About this task: Check each line of the records below for the word "connmark" and copy those where it appears.

[Page segmentation data]
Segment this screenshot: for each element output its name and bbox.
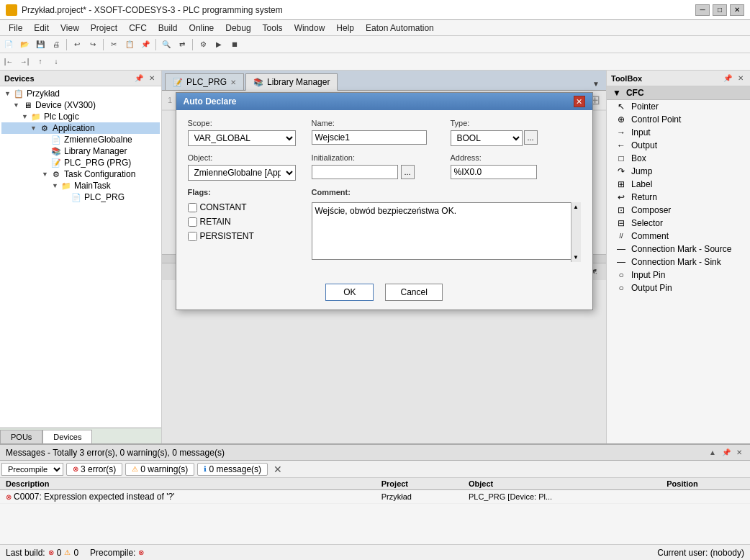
col-object: Object <box>463 478 661 490</box>
object-select[interactable]: ZmienneGlobalne [Application] <box>188 165 296 181</box>
find-btn[interactable]: 🔍 <box>159 38 173 51</box>
menu-tools[interactable]: Tools <box>257 22 289 35</box>
menu-file[interactable]: File <box>3 22 28 35</box>
replace-btn[interactable]: ⇄ <box>175 38 189 51</box>
toolbox-item-box[interactable]: □ Box <box>607 152 750 165</box>
scope-select[interactable]: VAR_GLOBAL <box>188 130 296 146</box>
tree-item-maintask[interactable]: ▼ 📁 MainTask <box>1 180 160 191</box>
tb2-btn4[interactable]: ↓ <box>49 55 63 68</box>
paste-btn[interactable]: 📌 <box>138 38 153 51</box>
name-input[interactable] <box>312 130 427 145</box>
copy-btn[interactable]: 📋 <box>122 38 137 51</box>
menu-online[interactable]: Online <box>184 22 220 35</box>
tree-item-zmienne[interactable]: 📄 ZmienneGlobalne <box>1 134 160 145</box>
save-btn[interactable]: 💾 <box>33 38 48 51</box>
messages-count-btn[interactable]: ℹ 0 message(s) <box>197 463 268 476</box>
menu-window[interactable]: Window <box>289 22 331 35</box>
close-btn[interactable]: ✕ <box>730 4 744 16</box>
toolbox-item-selector[interactable]: ⊟ Selector <box>607 217 750 230</box>
redo-btn[interactable]: ↪ <box>86 38 100 51</box>
menu-debug[interactable]: Debug <box>220 22 256 35</box>
dialog-row-2: Object: ZmienneGlobalne [Application] In… <box>188 153 581 181</box>
toolbox-section-arrow[interactable]: ▼ <box>613 88 621 98</box>
errors-btn[interactable]: ⊗ 3 error(s) <box>66 463 122 476</box>
stop-btn[interactable]: ⏹ <box>227 38 242 51</box>
messages-close-btn[interactable]: ✕ <box>734 448 744 456</box>
tb2-btn2[interactable]: →| <box>17 55 32 68</box>
toolbox-item-composer[interactable]: ⊡ Composer <box>607 204 750 217</box>
tree-item-plcprg[interactable]: 📝 PLC_PRG (PRG) <box>1 157 160 168</box>
dialog-object-col: Object: ZmienneGlobalne [Application] <box>188 153 303 181</box>
flag-persistent-label[interactable]: PERSISTENT <box>188 231 303 241</box>
toolbox-pin-btn[interactable]: 📌 <box>721 74 734 82</box>
clear-messages-btn[interactable]: ✕ <box>271 464 285 475</box>
messages-pin-btn[interactable]: 📌 <box>720 448 733 456</box>
toolbox-item-comment[interactable]: // Comment <box>607 230 750 243</box>
menu-edit[interactable]: Edit <box>28 22 55 35</box>
flag-constant-checkbox[interactable] <box>188 203 197 212</box>
warnings-btn[interactable]: ⚠ 0 warning(s) <box>125 463 194 476</box>
menu-view[interactable]: View <box>55 22 85 35</box>
tb2-btn3[interactable]: ↑ <box>33 55 48 68</box>
new-btn[interactable]: 📄 <box>1 38 16 51</box>
tab-devices[interactable]: Devices <box>42 430 92 443</box>
precompile-select[interactable]: Precompile <box>1 463 63 476</box>
menu-build[interactable]: Build <box>153 22 184 35</box>
tree-item-przykład[interactable]: ▼ 📋 Przykład <box>1 88 160 99</box>
flag-retain-checkbox[interactable] <box>188 217 197 227</box>
toolbox-item-jump[interactable]: ↷ Jump <box>607 165 750 178</box>
toolbox-connmark-source-label: Connection Mark - Source <box>631 244 731 254</box>
flag-retain-label[interactable]: RETAIN <box>188 217 303 227</box>
tree-item-plcprg2[interactable]: 📄 PLC_PRG <box>1 191 160 203</box>
toolbox-close-btn[interactable]: ✕ <box>736 74 746 82</box>
menu-cfc[interactable]: CFC <box>123 22 153 35</box>
app-icon <box>6 4 17 16</box>
open-btn[interactable]: 📂 <box>17 38 32 51</box>
init-input[interactable] <box>312 165 398 179</box>
minimize-btn[interactable]: ─ <box>695 4 710 16</box>
menu-help[interactable]: Help <box>330 22 360 35</box>
tree-item-application[interactable]: ▼ ⚙ Application <box>1 122 160 134</box>
toolbox-item-input-pin[interactable]: ○ Input Pin <box>607 268 750 281</box>
toolbox-item-pointer[interactable]: ↖ Pointer <box>607 100 750 113</box>
address-input[interactable] <box>451 165 537 179</box>
ok-button[interactable]: OK <box>325 284 374 301</box>
init-browse-btn[interactable]: ... <box>401 165 415 179</box>
pointer-icon: ↖ <box>615 102 627 111</box>
type-select[interactable]: BOOL <box>451 130 523 146</box>
run-btn[interactable]: ▶ <box>212 38 226 51</box>
tree-item-taskconfig[interactable]: ▼ ⚙ Task Configuration <box>1 168 160 180</box>
flag-persistent-checkbox[interactable] <box>188 232 197 241</box>
toolbox-item-input[interactable]: → Input <box>607 126 750 139</box>
tree-item-plclogic[interactable]: ▼ 📁 Plc Logic <box>1 111 160 122</box>
toolbox-item-controlpoint[interactable]: ⊕ Control Point <box>607 113 750 126</box>
print-btn[interactable]: 🖨 <box>49 38 63 51</box>
tree-item-libmgr[interactable]: 📚 Library Manager <box>1 145 160 157</box>
comment-textarea[interactable]: Wejście, obwód bezpieczeństwa OK. <box>312 202 581 260</box>
flag-constant-label[interactable]: CONSTANT <box>188 202 303 212</box>
messages-toolbar: Precompile ⊗ 3 error(s) ⚠ 0 warning(s) ℹ… <box>0 461 750 478</box>
message-row-1[interactable]: ⊗ C0007: Expression expected instead of … <box>0 490 750 504</box>
menu-eaton[interactable]: Eaton Automation <box>360 22 440 35</box>
build-btn[interactable]: ⚙ <box>196 38 210 51</box>
tb2-btn1[interactable]: |← <box>1 55 16 68</box>
menu-project[interactable]: Project <box>85 22 123 35</box>
toolbox-item-connmark-sink[interactable]: — Connection Mark - Sink <box>607 256 750 268</box>
type-browse-btn[interactable]: ... <box>524 130 538 145</box>
maximize-btn[interactable]: □ <box>713 4 727 16</box>
cut-btn[interactable]: ✂ <box>107 38 121 51</box>
panel-pin-btn[interactable]: 📌 <box>132 74 145 82</box>
undo-btn[interactable]: ↩ <box>70 38 84 51</box>
toolbox-item-output-pin[interactable]: ○ Output Pin <box>607 281 750 294</box>
tree-item-device[interactable]: ▼ 🖥 Device (XV300) <box>1 99 160 111</box>
dialog-close-btn[interactable]: ✕ <box>574 96 585 107</box>
tab-pous[interactable]: POUs <box>0 430 42 443</box>
toolbox-item-return[interactable]: ↩ Return <box>607 191 750 204</box>
toolbox-item-output[interactable]: ← Output <box>607 139 750 152</box>
cancel-button[interactable]: Cancel <box>385 284 442 301</box>
toolbox-item-label[interactable]: ⊞ Label <box>607 178 750 191</box>
comment-scrollbar[interactable]: ▲ ▼ <box>571 202 581 262</box>
toolbox-item-connmark-source[interactable]: — Connection Mark - Source <box>607 243 750 256</box>
messages-arrow-up[interactable]: ▲ <box>707 448 718 456</box>
panel-close-btn[interactable]: ✕ <box>147 74 157 82</box>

Exercise answer:
toolbox-connmark-source-label: Connection Mark - Source <box>631 244 731 254</box>
toolbox-item-connmark-sink[interactable]: — Connection Mark - Sink <box>607 256 750 268</box>
toolbox-item-connmark-source[interactable]: — Connection Mark - Source <box>607 243 750 256</box>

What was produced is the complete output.